- [PROBLEM]: Quote the records that follow in full and exactly; leave out the pictures.

- [MATERIAL SUPPLIED]:
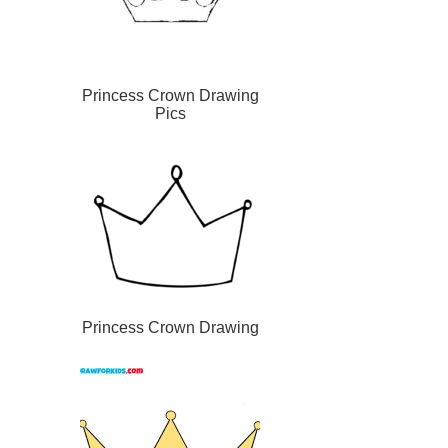
Princess Crown Drawing
Pics
Princess Crown Drawing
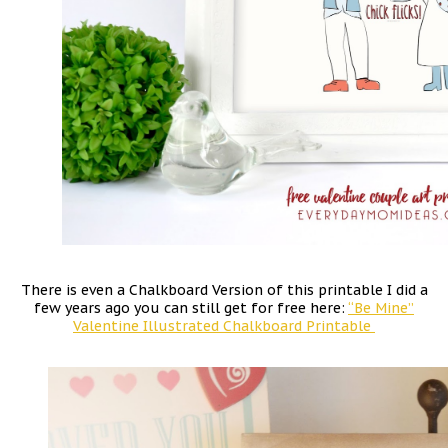
There is even a Chalkboard Version of this printable I did a
few years ago you can still get for free here:
“Be Mine”
Valentine Illustrated Chalkboard Printable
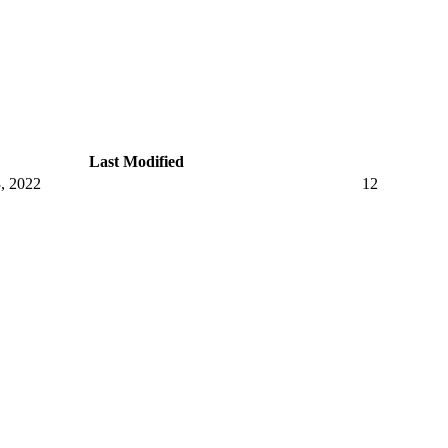
Last Modified
, 2022
12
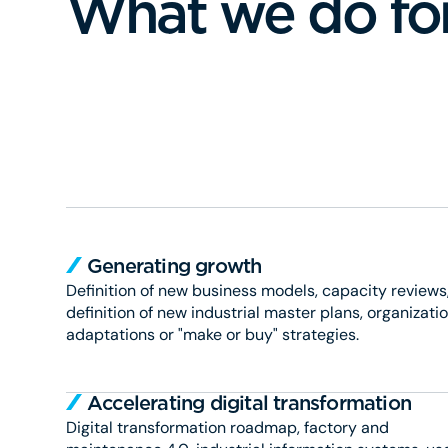
What we do fo
Generating growth
Definition of new business models, capacity reviews
definition of new industrial master plans, organizati
adaptations or "make or buy" strategies.
Accelerating digital transformation
Digital transformation roadmap, factory and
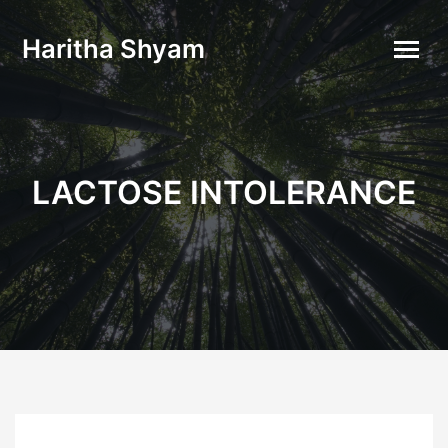
Haritha Shyam
LACTOSE INTOLERANCE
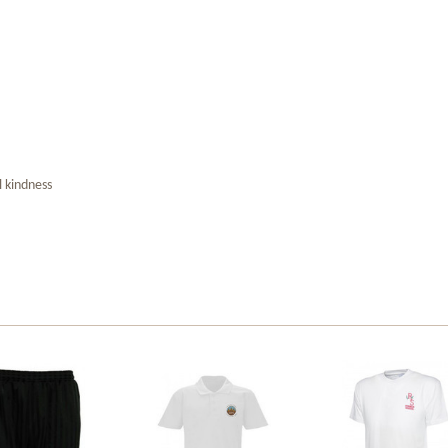
l kindness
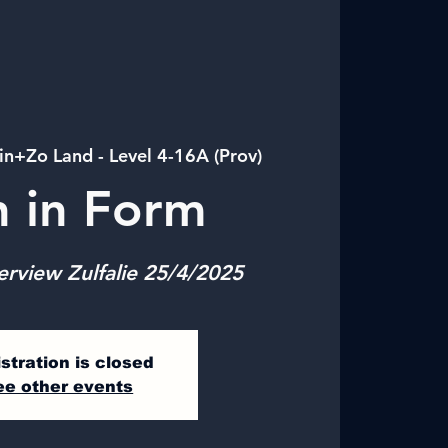
in+Zo Land - Level 4-16A (Prov)
n in Form
erview Zulfalie 25/4/2025
stration is closed
ee other events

- [OUTPUT FOR THIS TASK]:
Princess Crown Drawing
Pics
Princess Crown Drawing
There is even a Chalkboard Version of this printable I did a
few years ago you can still get for free here:
“Be Mine”
Valentine Illustrated Chalkboard Printable
Last Modified
, 2022
12
What we do fo
Generating growth
Definition of new business models, capacity reviews
definition of new industrial master plans, organizati
adaptations or "make or buy" strategies.
Accelerating digital transformation
Digital transformation roadmap, factory and
Haritha Shyam
LACTOSE INTOLERANCE
l kindness
in+Zo Land - Level 4-16A (Prov)
n in Form
erview Zulfalie 25/4/2025
stration is closed
ee other events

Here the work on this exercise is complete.